Records from a collection
*-*-*
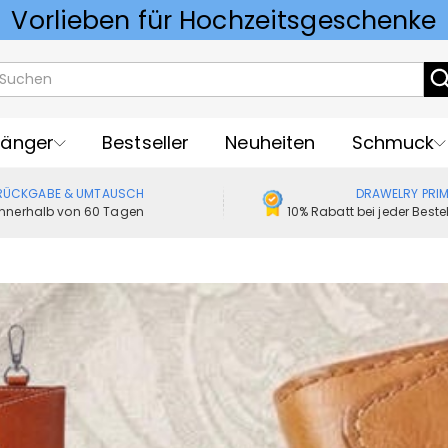
Vorlieben für Hochzeitsgeschenke
änger
Bestseller
Neuheiten
Schmuck
RÜCKGABE & UMTAUSCH
DRAWELRY PRI
Innerhalb von 60 Tagen
10% Rabatt bei jeder Best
*-*-*
**What is needed**.
Give the entries again, exactly and in full, with no image included.

**Task solution**.
Vorlieben für Hochzeitsgeschenke
änger
Bestseller
Neuheiten
Schmuck
RÜCKGABE & UMTAUSCH
DRAWELRY PRI
Innerhalb von 60 Tagen
10% Rabatt bei jeder Best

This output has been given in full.